The statement was issued after a second attempt by Bosnian politicians to reach a compromise and send the letter of intent failed after being blocked by Milorad Dodik, the Serb member of Bosnia's tripartite presidency, and his Serb Alliance of Independent Social Democrats (SNSD). Dodik and the SNSD claimed it would harm the interests and independence of Republika Srpska.
Bosnia comprises two autonomous entities, Republika Srpska and the Muslim-Croat Federation, as well as the autonomous Brcko District.
The central bank said in a statement it supports all reforms concerning the financial sector as they would strengthen it. In particular, the central bank noted that inclusion of the bank accounts of individuals in a centralised registry along with the accounts of companies would improve the prevention of money laundering.
“The economic area of Bosnia & Herzegovina is one and banks, individuals and legal entities operate and execute financial transactions across the whole area of Bosnia & Herzegovina without any limitations. In order to lower the opportunities for illegal transactions, the upgrade of the single registry of accounts is of extraordinary significance,” the central bank noted.
It added that this would not limit the right of entities to have separate registries.
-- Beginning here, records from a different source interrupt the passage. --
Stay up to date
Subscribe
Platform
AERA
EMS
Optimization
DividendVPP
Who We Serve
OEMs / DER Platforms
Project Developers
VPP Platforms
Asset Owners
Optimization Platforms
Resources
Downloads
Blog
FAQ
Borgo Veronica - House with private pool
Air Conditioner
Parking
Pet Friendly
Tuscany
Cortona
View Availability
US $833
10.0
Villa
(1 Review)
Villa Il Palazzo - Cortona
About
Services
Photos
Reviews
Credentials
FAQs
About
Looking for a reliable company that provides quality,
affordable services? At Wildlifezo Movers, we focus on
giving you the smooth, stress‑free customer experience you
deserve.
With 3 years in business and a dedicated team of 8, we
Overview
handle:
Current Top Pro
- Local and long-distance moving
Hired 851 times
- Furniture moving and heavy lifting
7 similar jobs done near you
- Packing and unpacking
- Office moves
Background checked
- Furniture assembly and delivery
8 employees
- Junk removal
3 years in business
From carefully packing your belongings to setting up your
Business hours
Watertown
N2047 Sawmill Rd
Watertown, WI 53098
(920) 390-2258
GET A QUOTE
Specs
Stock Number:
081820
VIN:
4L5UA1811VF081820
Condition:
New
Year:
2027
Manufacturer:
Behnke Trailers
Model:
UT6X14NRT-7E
“We do not see in what way the upgrade of the single registry would harm anyone in Bosnia & Herzegovina,” the central bank also noted.
In September, Bosnia’s state-level Prime Minister Zoran Tegeltija said his country wants to sign a new agreement with the IMF. In November, Andrew Jewell, the IMF’s resident representative, said that the country could sign a new agreement with the IMF, worth €750mn, at the beginning of 2021.
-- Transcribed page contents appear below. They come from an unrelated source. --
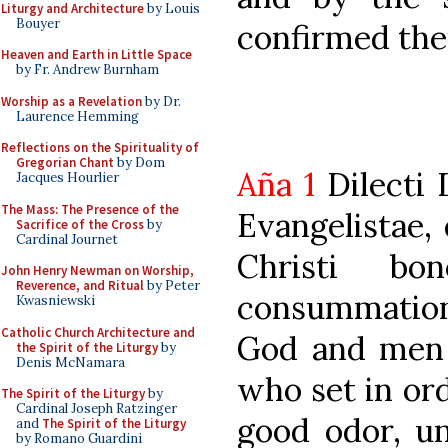
Liturgy and Architecture
by Louis
Bouyer
confirmed thei
Heaven and Earth in Little Space
by Fr. Andrew Burnham
Worship as a Revelation
by Dr.
Laurence Hemming
Reflections on the Spirituality of
Gregorian Chant
by Dom
Aña 1
Dilecti 
Jacques Hourlier
The Mass: The Presence of the
Evangelistae,
Sacrifice of the Cross
by
Cardinal Journet
Christi b
John Henry Newman on Worship,
Reverence, and Ritual
by Peter
consummation
Kwasniewski
Catholic Church Architecture and
God and men a
the Spirit of the Liturgy
by
Denis McNamara
who set in ord
The Spirit of the Liturgy
by
Cardinal Joseph Ratzinger
good odor, un
and
The Spirit of the Liturgy
by Romano Guardini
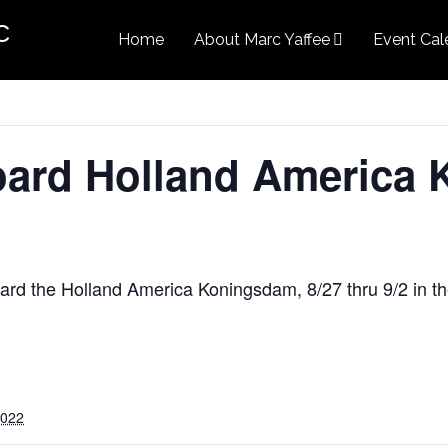
c
Home
About Marc Yaffee
Event Cal
ard Holland America 
ard the Holland America Koningsdam, 8/27 thru 9/2 in 
2022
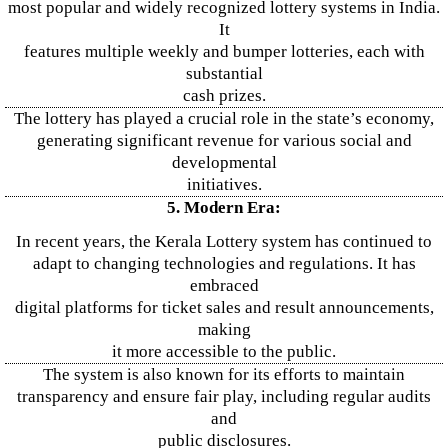
most popular and widely recognized lottery systems in India.
It
features multiple weekly and bumper lotteries, each with
substantial
cash prizes.
The lottery has played a crucial role in the state’s economy,
generating significant revenue for various social and
developmental
initiatives.
5. Modern Era:
In recent years, the Kerala Lottery system has continued to
adapt to changing technologies and regulations. It has
embraced
digital platforms for ticket sales and result announcements,
making
it more accessible to the public.
The system is also known for its efforts to maintain
transparency and ensure fair play, including regular audits
and
public disclosures.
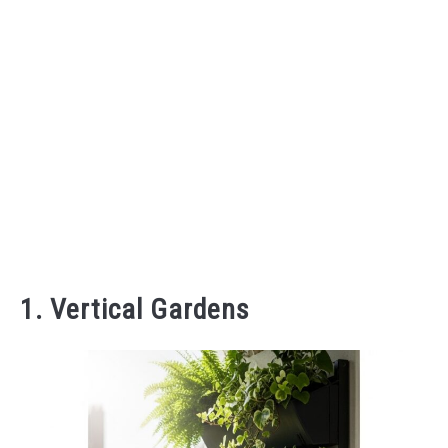
1. Vertical Gardens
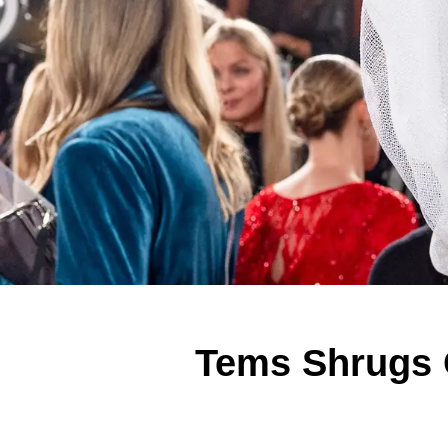
Tems Shrugs O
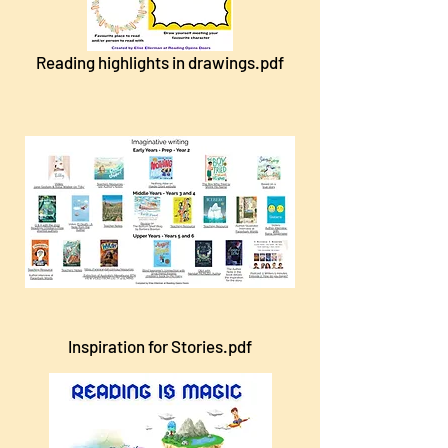
Reading highlights in drawings.pdf
Inspiration for Stories.pdf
Jewell previously said that Bosnia has started talks on a new deal with the IMF and the negotiations should be completed in December, which would allow the deal to be finalised at the end of January or in February.
The deal would focus on stabilisation of the economy hit by the coronavirus (COVID-19) pandemic, as well as on support for the mid-term socio-economic reform agenda, including reform of the public sector and better transparency and supervision of public companies.
At the beginning of June, Bosnian politicians unlocked a €330mn loan from the IMF, provided as part of the institution’s programme to help governments worldwide to tackle the coronavirus outbreak and its economic consequences.
However, subsequent political tensions again blocked the funds’ distribution. According to Jewell, the country has even started paying interest on the sum without using it. He called on the authorities to distribute the sum and use it.